Mercredi 28 août, François Hollande annonce en Conseil des ministres convoquer le Parlement pour une session extraordinaire sur "la situation en Syrie". Le rendez-vous est fixé ce mercredi à 16 heures. Cela vaut donc pour les députés de l'Assemblée nationale et pour les sages du Sénat. Durant ces deux séances publiques, les députés d'un côté et les sénateurs de l'autre feront entendre leurs voix et la position de leurs partis respectifs sur une éventuelle intervention française en Syrie. Il n’y aura pas de vote à l’issue de ce débat, conformément à ce que prévoit la constitution et en dépit des pressions d’une partie de la classe politique. Le Président n'a toutefois pas exclu d'organiser un scrutin au Parlement dans les prochains jours.

  • Qui va parler ?

A l'Assemblée, le Premier ministre Jean-Marc Marc Ayrault sera l'avocat de la position du gouvernement, à savoir une intervention armée. Au Sénat, c'est le ministre des Affaires étrangères, Laurent Fabius, qui s'en chargera. Chacun ouvrira simultanément le débat par une intervention. Ce sera ensuite au tour des députés et sénateurs de prendre la parole. Le déroulé de l'Assemblée a déjà été communiqué : Élisabeth Guigou et Patricia Adam, les présidentes des commissions des Affaires étrangères et de la Défense prendront la parole après le Premier ministre. Chaque groupe parlementaire exprimera ensuite sa position officielle. François de Rugy, pour Europe Ecologie-Les Verts, ouvrira les hostilités. Ensuite, Paul Giacobbi s'exprimera au nom des radicaux de gauche (RRDP). Bruno Le Roux interviendra ensuite pour donner la position du groupe socialiste. Christian Jacob défendra ensuite la position de l’UMP et enfin Jean-Louis Borloo pour l’UDI. Chacun dispose d’un temps de parole de 10 minutes.

  • Quelles divisions ?

Les débats risquent d'être houleux. Car à seuls les socialistes (à de rares exceptions près) soutiennent sans condition la position du président. Dans l'opposition, l'UMP a réussi à dégager mardi une position commune, fondée sur la prudence. Une intervention, oui, mais à deux conditions : qu'elle attende la publication du rapport des experts des Nations unies, "pour savoir comment les armes chimiques ont été utilisées, par qui et dans quelles conditions", et qu'elle obtienne un feu vert de l'ONU, a expliqué le chef de file des députés UMP, Christian Jacob. Si ces deux conditions ne sont pas réunies, l'UMP exigera un vote du Parlement.

Le président de l'UDI, Jean-Louis Borloo, avait été l'un des premiers à juger indispensable, en l'absence d'un feu vert de l'ONU, un scrutin au sein du Parlement.

Pour sa part, Marine Le Pen a carrément soupçonné le gouvernement de "construire des preuves" pour justifier une intervention déjà décidée. Mais en l'absence d'un groupe parlementaire, le FN ne s'exprimera pas cependant pas ce mercredi.

A la gauche de la gauche, Jean-Luc Mélenchon comme le Parti communiste, refusent toute intervention qui transformerait Paris en "supplétif" de Washington, et estiment qu'un vote du Parlement devrait aller "de soi".

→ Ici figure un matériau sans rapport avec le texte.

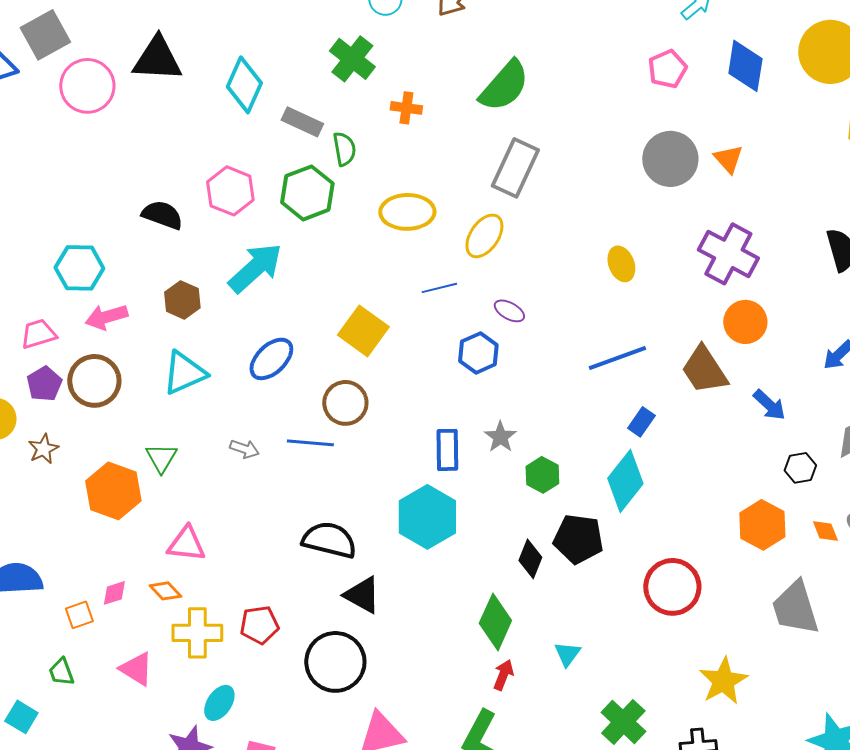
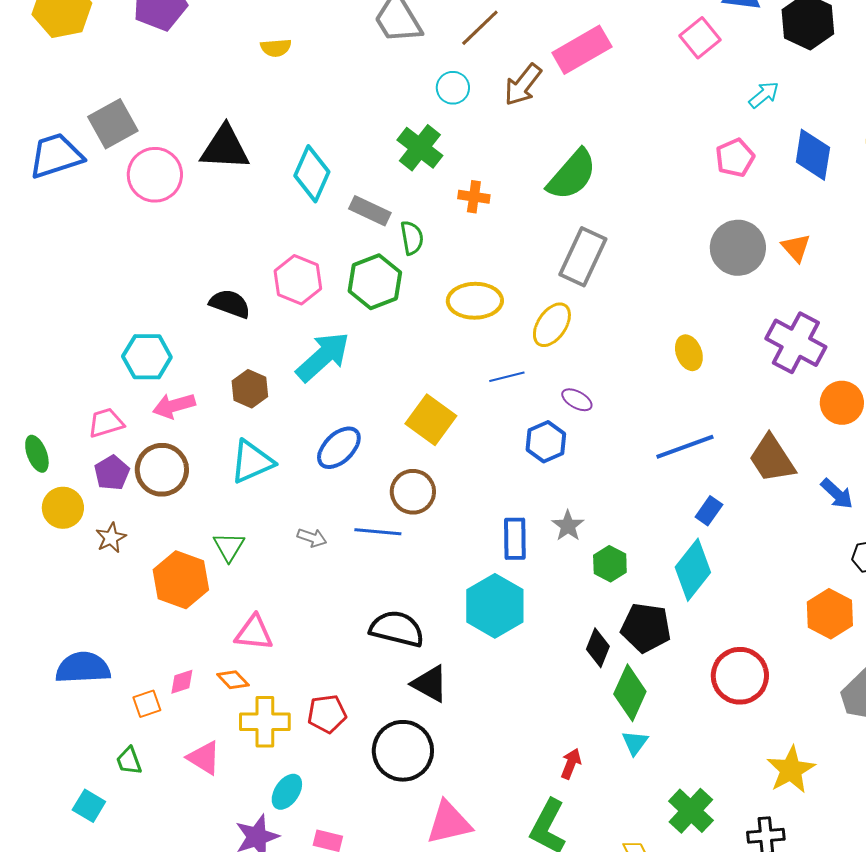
orange circle: (745, 322) -> (842, 403), moved
green diamond: (495, 622) -> (630, 693), moved

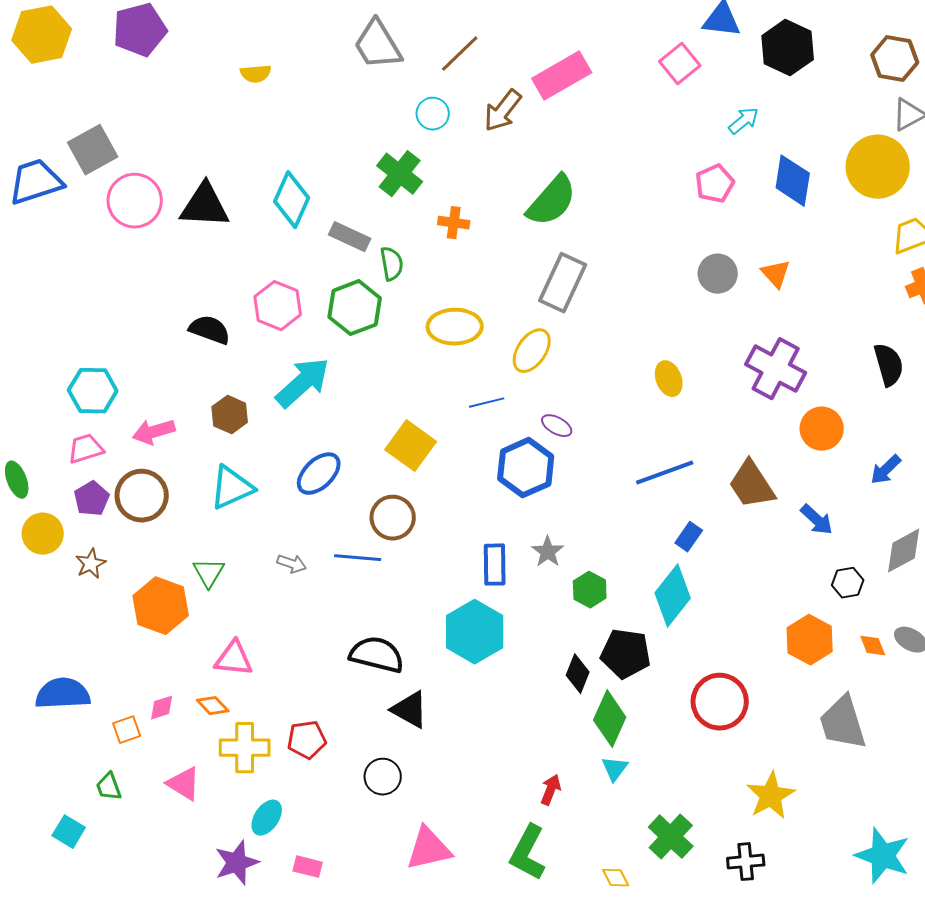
black triangle: (225, 148) -> (205, 206), moved
gray circle: (738, 248) -> (718, 274), size x0.7
cyan hexagon: (147, 357) -> (93, 391), moved
blue hexagon: (546, 442) -> (526, 468), size x1.4
black circle: (403, 751) -> (383, 777), size x0.6

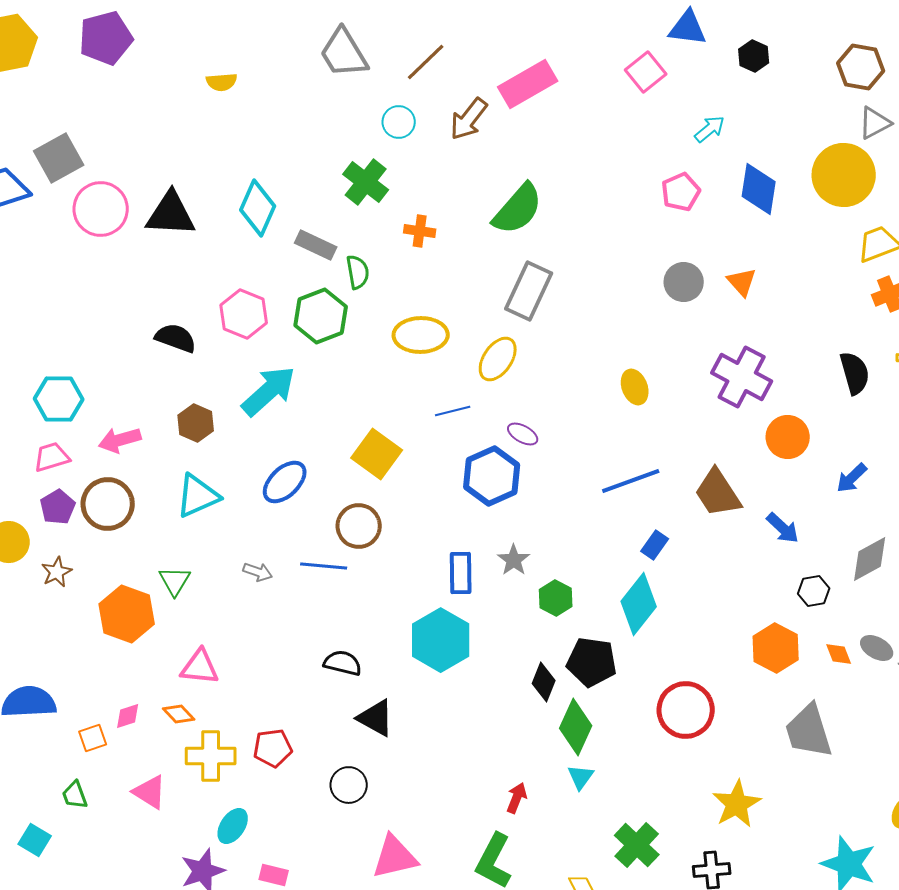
black hexagon: (788, 48) -> (754, 56), size x0.6
black semicircle: (377, 655) -> (343, 663), size x0.7

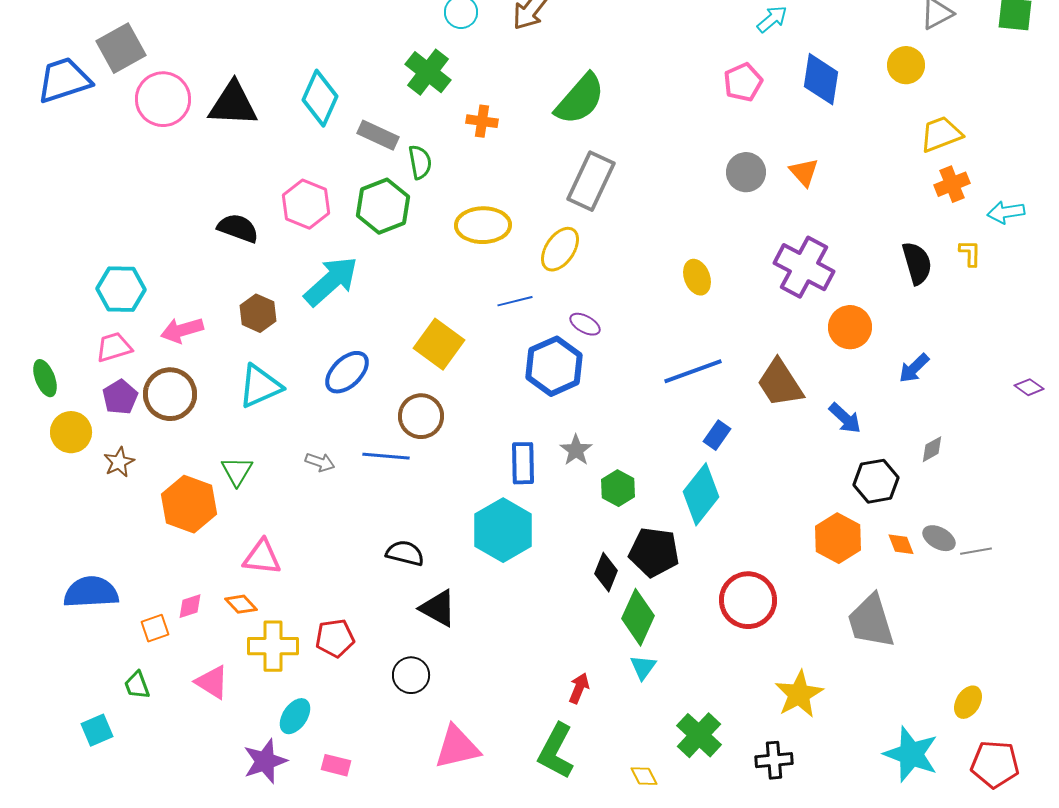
yellow circle: (844, 175) -> (906, 65), size x0.6
gray diamond: (870, 559) -> (932, 449), size x0.6
black hexagon: (814, 591) -> (876, 481), size x1.4
cyan square: (35, 840) -> (97, 730), turned 36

Dans la majorité, les écologistes, s'ils approuvent le principe d'une intervention, réclament eux aussi l'organisation d'un vote, une position constante de leur part en telle situation. Les radicaux de gauche laissent à François Hollande le soin de décider ou non d'un vote.

  • Quels enjeux ?

Le Président cherche une "réponse appropriée" à l'attaque chimique du 21 août. "Ce crime ne peut rester impuni", a-t-il souligné une nouvelle fois ce mardi, insistant sur sa "détermination" sans faille. Sauf que la classe politique est divisée sur le sujet et que les réfractaires ne vont pas lui faciliter la tâche. Nous sommes bien loin de l’unité qu’a connu l’exécutif pour l’intervention au Mali en mars dernier. En outre, les débats se dérouleront dans une grande incertitude : le président américain Barack Obama, qui était encore la semaine dernière en première ligne pour une intervention, a en effet finalement suspendu l'attaque au feu vert de son Congrès, qui se réunira à partir du 9 septembre.